En el verano de 1957 el autor de estas modestas líneas tuvo la buena fortuna de trabajar como aprendiz en uno de los hoteles más bellos del Mediterráneo. No lo busquen para visitarlo en una prestigiosa guía de grandes hoteles. Desde hace más de cuatro décadas, el legendario Hotel Santa Clara de Torremolinos, el Castillo del Inglés, no existe. Fue barrido de la faz de la tierra. Un año antes tuve la oportunidad de poder iniciarme en los oficios definitorios del turismo. Gracias a unas prácticas que generosamente me ofrecieron. Para cubrir la sustitución por vacaciones de un funcionario con conocimientos del idioma inglés en la oficina del antiguo Ministerio de Información y Turismo en la malagueñísima calle Larios. Nada más y nada menos. Allí se atendían a los turistas que recalaban en el centro de Málaga. Al lado de una de las más civilizadas y aromáticas instituciones malacitanas de todos los tiempos: la famosa Casa Mira.

Mis obligaciones de entonces como un casi adolescente informador turístico eran muy modestas. Consistían en intentar acercar Málaga, la Costa del Sol y sus poliédricas realidades a aquellos visitantes llegados desde los cuatro puntos cardinales. A veces en varios idiomas. Sin duda, esa fue la mejor parte de aquel trabajo. Confieso que aquella experiencia cambió mi vida. En gran parte gracias a los personajes que allí trabajaban. Entre ellos, doña María Rein o don Fernando, el jefe de la oficina. Lo que aprendí de ellos y gracias a ellos me ha ayudado hasta el día de hoy. «Cuando existe una profunda necesidad de ilusión, es necesario verter en la ignorancia una gran cantidad de inteligencia». Así lo dejó dicho un admirable escritor norteamericano, Saul Bellow. Fue Premio Nobel de Literatura. Philip Roth decía que Bellow y William Faulkner vertebraron la literatura nortemericana del siglo XX.

No hace mucho tiempo he leído un libro fascinante dedicado a la reciente historia de Europa: Posguerra, del maestro de tantos historiadores, el profesor Tony Judt. También eminente docente en grandes universidades de ambos lados del Atlántico. Navegando por Posguerra me encontré con una nota del autor en el pie de la página 343 de la edición original ('Postwar - A history of Europe Since 1945'). Es solo un pequeño párrafo. Que no deja de ser un potente chispazo, emocionante para los que hemos dedicado nuestras vidas a un mundo apasionante; en el que España siempre ha destacado. El del turismo internacional. Con sus bagajes de luces, tantas veces espléndidas, y de sombras, oscuras también, como lo fueron las campanas de John Donne. Por su interés, traduzco esa nota:

«Entre 1959 y 1973 el número de visitantes que fueron a España pasó de 3 millones a 34 millones. Ya en 1966 las cifras anuales de turistas que viajaron a España - 17.3 millones - superaron con creces las totales de Francia o Italia. En partes del litoral del noreste y del Mediterráneo de España, la transición de una economía pre-industrial al mundo de las tarjetas de crédito fue conseguida en la mitad de la duración de una generación. El impacto estético y psicológico no siempre fue positivo».
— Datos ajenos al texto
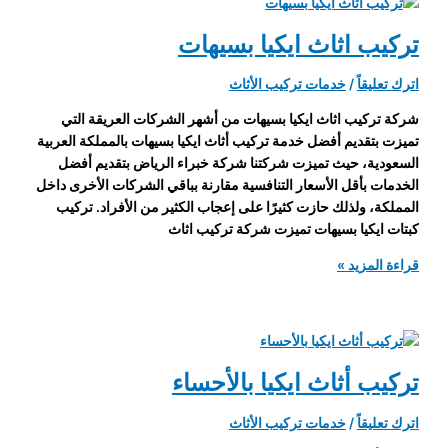
مشيط
تركيب اثاث ايكيا بسيهات
اترك تعليقاً
/
خدمات تركيب الأثاث
شركة تركيب اثاث ايكيا بسيهات من أشهر الشركات العريقة التي
تميزت بتقديم أفضل خدمة تركيب أثاث ايكيا بسيهات بالمملكة العربية
السعودية، حيث تميزت شركتنا شركة خبراء الرياض بتقديم أفضل
الخدمات بأقل الأسعار التنافسية مقارنة بباقي الشركات الأخرى داخل
المملكة، ولذلك حازت كثيرًا على إعجاب الكثير من الأفراد. تركيب
كبتات ايكيا بسيهات تميزت شركة تركيب اثاث
تركيب
قراءة المزيد »
اثاث
ايكيا
بسيهات
تركيب أثاث ايكيا بالأحساء
اترك تعليقاً
/
خدمات تركيب الأثاث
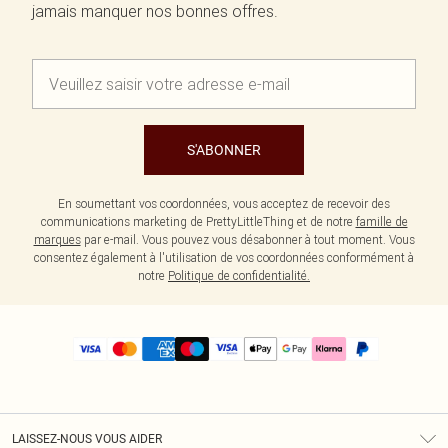
jamais manquer nos bonnes offres.
S'ABONNER
En soumettant vos coordonnées, vous acceptez de recevoir des
communications marketing de PrettyLittleThing et de notre
famille de
marques
par e-mail. Vous pouvez vous désabonner à tout moment. Vous
consentez également à l'utilisation de vos coordonnées conformément à
notre
Politique de confidentialité.
LAISSEZ-NOUS VOUS AIDER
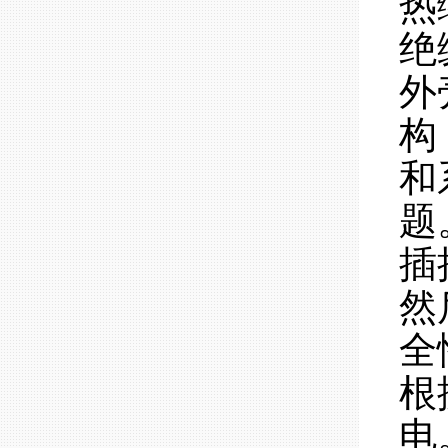
热
绝
外
构
和
题
插
然
全
根
电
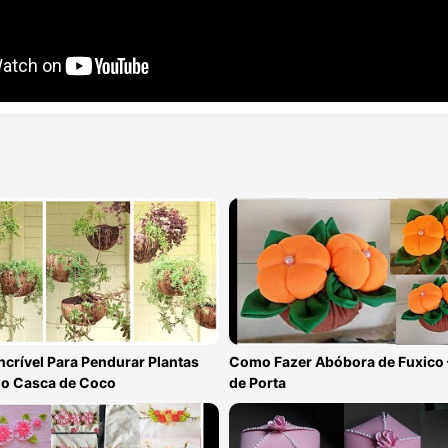
Incrível Para Pendurar Plantas
Como Fazer Abóbora de Fuxico 
o Casca de Coco
de Porta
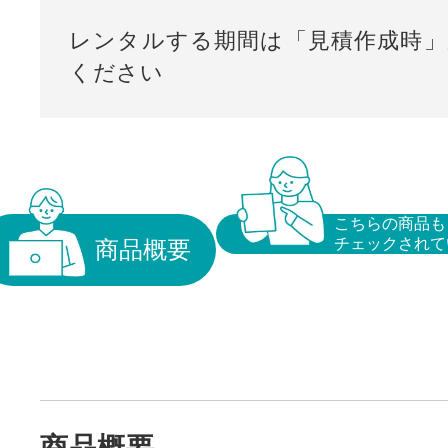
レンタルする期間は「見積作成時」
ください
こちらの商品も
チェックされて
商品概要
商品概要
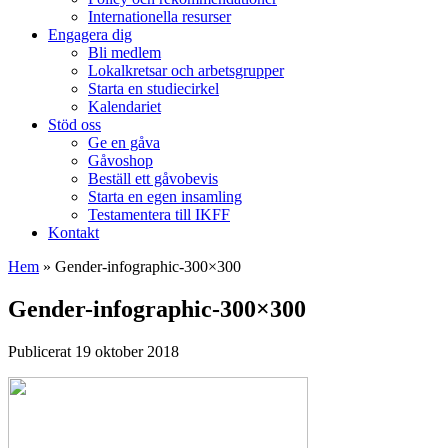
Internationella resurser
Engagera dig
Bli medlem
Lokalkretsar och arbetsgrupper
Starta en studiecirkel
Kalendariet
Stöd oss
Ge en gåva
Gåvoshop
Beställ ett gåvobevis
Starta en egen insamling
Testamentera till IKFF
Kontakt
Hem
»
Gender-infographic-300×300
Gender-infographic-300×300
Publicerat 19 oktober 2018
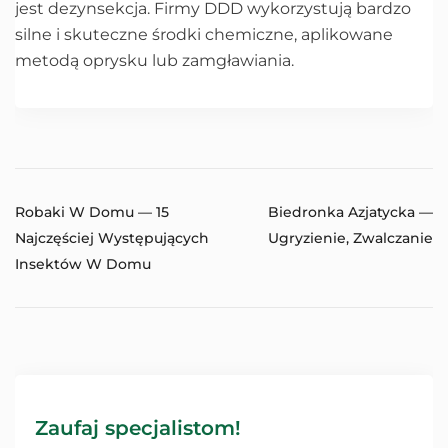
jest dezynsekcja. Firmy DDD wykorzystują bardzo
silne i skuteczne środki chemiczne, aplikowane
metodą oprysku lub zamgławiania.
Robaki W Domu — 15
Biedronka Azjatycka —
Najczęściej Występujących
Ugryzienie, Zwalczanie
Insektów W Domu
Zaufaj specjalistom!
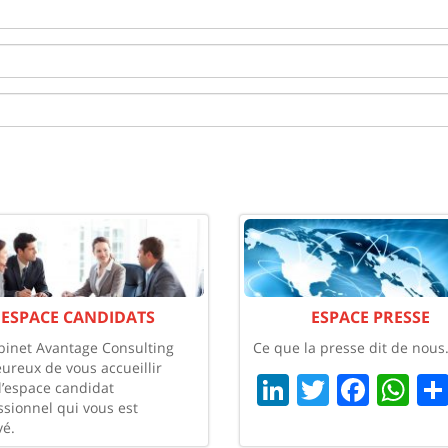
ESPACE CANDIDATS
ESPACE PRESSE
binet Avantage Consulting
Ce que la presse dit de nous
eureux de vous accueillir
LinkedIn
Twitter
Face
Wh
l’espace candidat
ssionnel qui vous est
vé.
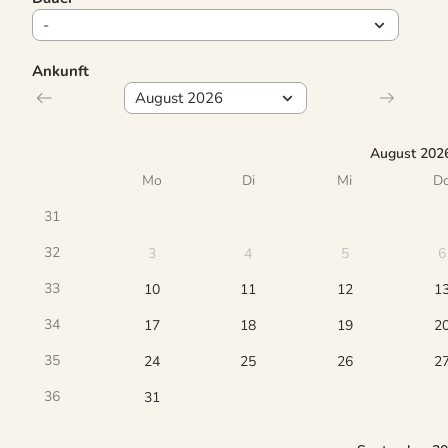
Ankunft
August 202
Mo
Di
Mi
D
31
32
3
4
5
6
33
10
11
12
1
34
17
18
19
2
35
24
25
26
2
36
31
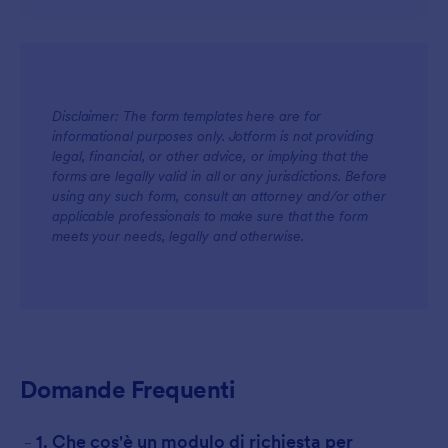
Disclaimer: The form templates here are for
informational purposes only. Jotform is not providing
legal, financial, or other advice, or implying that the
forms are legally valid in all or any jurisdictions. Before
using any such form, consult an attorney and/or other
applicable professionals to make sure that the form
meets your needs, legally and otherwise.
Domande Frequenti
-
1. Che cos'è un modulo di richiesta per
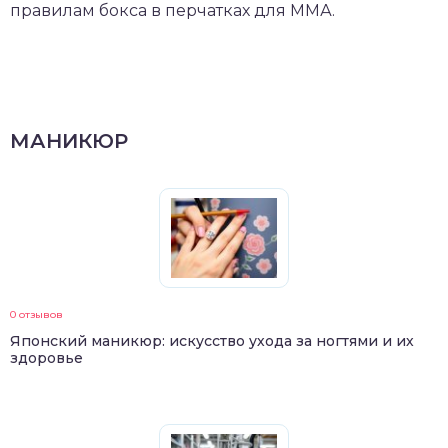
правилам бокса в перчатках для ММА.
МАНИКЮР
0 отзывов
Японский маникюр: искусство ухода за ногтями и их
здоровье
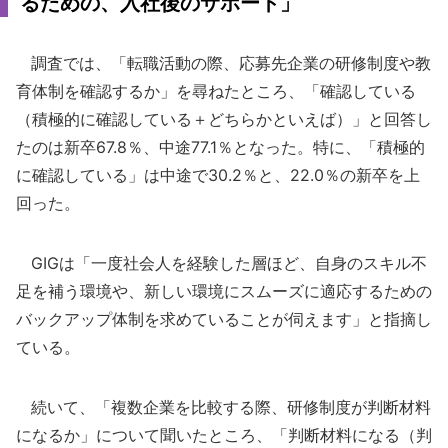
るための、入社後のサポート」
調査では、「転職活動の際、応募先企業の研修制度や教
育体制を確認するか」を尋ねたところ、「確認している
（積極的に確認している＋どちらかといえば）」と回答し
たのは新卒67.8％、中途77.1％となった。特に、「積極的
に確認している」は中途で30.2％と、22.0％の新卒を上
回った。
GIGは「一度社会人を経験した層ほど、自身のスキル不
足を補う環境や、新しい環境にスムーズに適応するための
バックアップ体制を求めていることが伺えます」と指摘し
ている。
続いて、「複数企業を比較する際、研修制度が判断材料
になるか」について聞いたところ、「判断材料になる（判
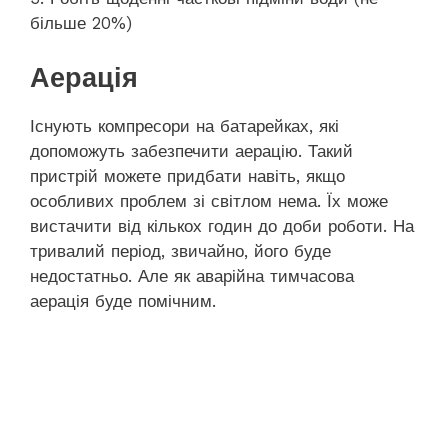
більше 20%)
Аерація
Існують компресори на батарейках, які
допоможуть забезпечити аерацію. Такий
пристрій можете придбати навіть, якщо
особливих проблем зі світлом нема. Їх може
вистачити від кількох годин до доби роботи. На
тривалий період, звичайно, його буде
недостатньо. Але як аварійна тимчасова
аерація буде помічним.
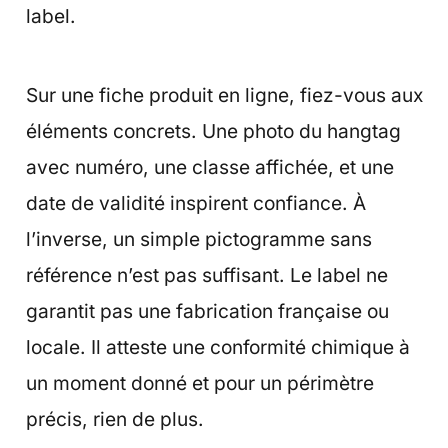
label.
Sur une fiche produit en ligne, fiez-vous aux
éléments concrets. Une photo du hangtag
avec numéro, une classe affichée, et une
date de validité inspirent confiance. À
l’inverse, un simple pictogramme sans
référence n’est pas suffisant. Le label ne
garantit pas une fabrication française ou
locale. Il atteste une conformité chimique à
un moment donné et pour un périmètre
précis, rien de plus.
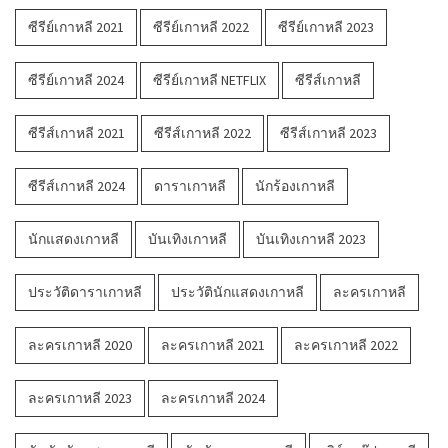
ซีรีย์เกาหลี 2021
ซีรีย์เกาหลี 2022
ซีรีย์เกาหลี 2023
ซีรีย์เกาหลี 2024
ซีรีย์เกาหลี NETFLIX
ซีรีส์เกาหลี
ซีรีส์เกาหลี 2021
ซีรีส์เกาหลี 2022
ซีรีส์เกาหลี 2023
ซีรีส์เกาหลี 2024
ดาราเกาหลี
นักร้องเกาหลี
นักแสดงเกาหลี
บันเทิงเกาหลี
บันเทิงเกาหลี 2023
ประวัติดาราเกาหลี
ประวัตินักแสดงเกาหลี
ละครเกาหลี
ละครเกาหลี 2020
ละครเกาหลี 2021
ละครเกาหลี 2022
ละครเกาหลี 2023
ละครเกาหลี 2024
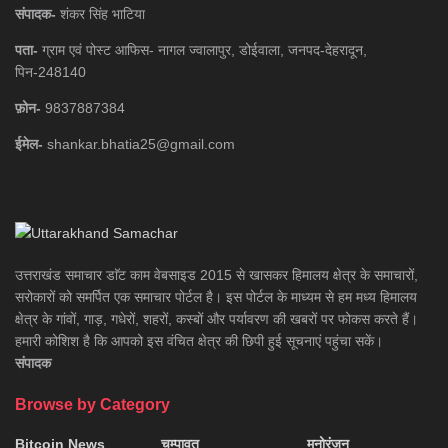
संपादक-
शंकर सिंह भाटिया
पता-
ग्राम एवं पोस्ट आफिस- नागल ज्वालापुर, डोईवाला, जनपद-देहरादून,
पिन-248140
फ़ोन-
9837887384
ईमेल-
shankar.bhatia25@gmail.com
उत्तराखंड समाचार डाॅट काम वेबसाइड 2015 से खासकर हिमालय क्षेत्र के समाचारों,
सरोकारों को समर्पित एक समाचार पोर्टल है। इस पोर्टल के माध्यम से हम मध्य हिमालय
क्षेत्र के गांवों, गाड़, गधेरों, शहरों, कस्बों और पर्यावरण की खबरों पर फोकस करते हैं।
हमारी कोशिश है कि आपको इस वंचित क्षेत्र की छिपी हुई सूचनाएं पहुंचा सकें।
संपादक
Browse by Category
Bitcoin News
चम्पावत
मनोरंजन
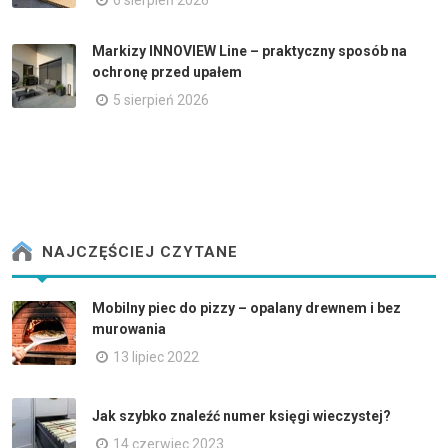
6 sierpień 2026
Markizy INNOVIEW Line – praktyczny sposób na
ochronę przed upałem
5 sierpień 2026
NAJCZĘŚCIEJ CZYTANE
Mobilny piec do pizzy – opalany drewnem i bez
murowania
13 lipiec 2022
Jak szybko znaleźć numer księgi wieczystej?
14 czerwiec 2023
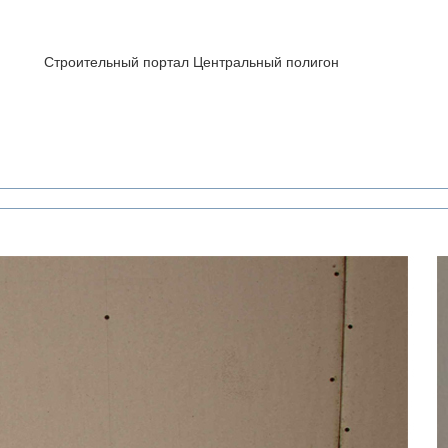
Строительный портал Центральный полигон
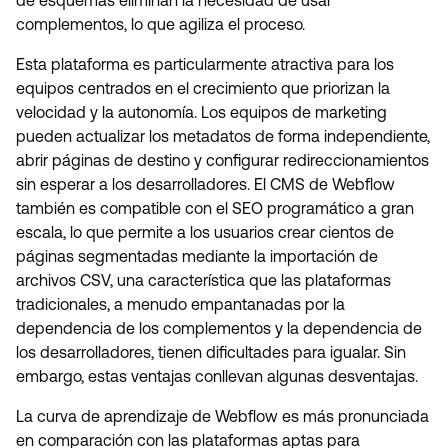
de esquemas eliminan la necesidad de usar
complementos, lo que agiliza el proceso.
Esta plataforma es particularmente atractiva para los
equipos centrados en el crecimiento que priorizan la
velocidad y la autonomía. Los equipos de marketing
pueden actualizar los metadatos de forma independiente,
abrir páginas de destino y configurar redireccionamientos
sin esperar a los desarrolladores. El CMS de Webflow
también es compatible con el SEO programático a gran
escala, lo que permite a los usuarios crear cientos de
páginas segmentadas mediante la importación de
archivos CSV, una característica que las plataformas
tradicionales, a menudo empantanadas por la
dependencia de los complementos y la dependencia de
los desarrolladores, tienen dificultades para igualar. Sin
embargo, estas ventajas conllevan algunas desventajas.
La curva de aprendizaje de Webflow es más pronunciada
en comparación con las plataformas aptas para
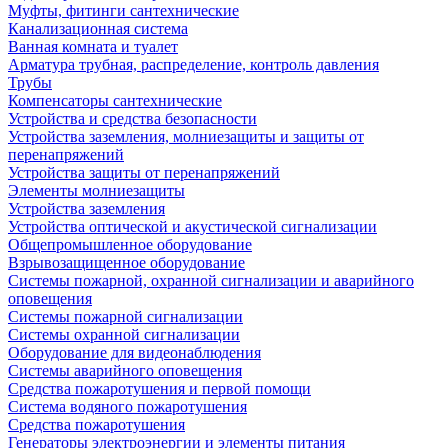
Муфты, фитинги сантехнические
Канализационная система
Ванная комната и туалет
Арматура трубная, распределение, контроль давления
Трубы
Компенсаторы сантехнические
Устройства и средства безопасности
Устройства заземления, молниезащиты и защиты от
перенапряжений
Устройства защиты от перенапряжений
Элементы молниезащиты
Устройства заземления
Устройства оптической и акустической сигнализации
Общепромышленное оборудование
Взрывозащищенное оборудование
Системы пожарной, охранной сигнализации и аварийного
оповещения
Системы пожарной сигнализации
Системы охранной сигнализации
Оборудование для видеонаблюдения
Системы аварийного оповещения
Средства пожаротушения и первой помощи
Система водяного пожаротушения
Средства пожаротушения
Генераторы электроэнергии и элементы питания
Lo corroboraron en 1971 estas palabras de otro maestro: Max Aub. En La gallina ciega, el dietario que recoge su regreso a España después del exilio. «Por todas partes, circundando todas las playas, envolviendo todos los pueblos, hoteles, bloques de pisos para alquilar o vender; sobre todo vender porque aquí no solo venden la tierra sino el aire, la vista, el mar».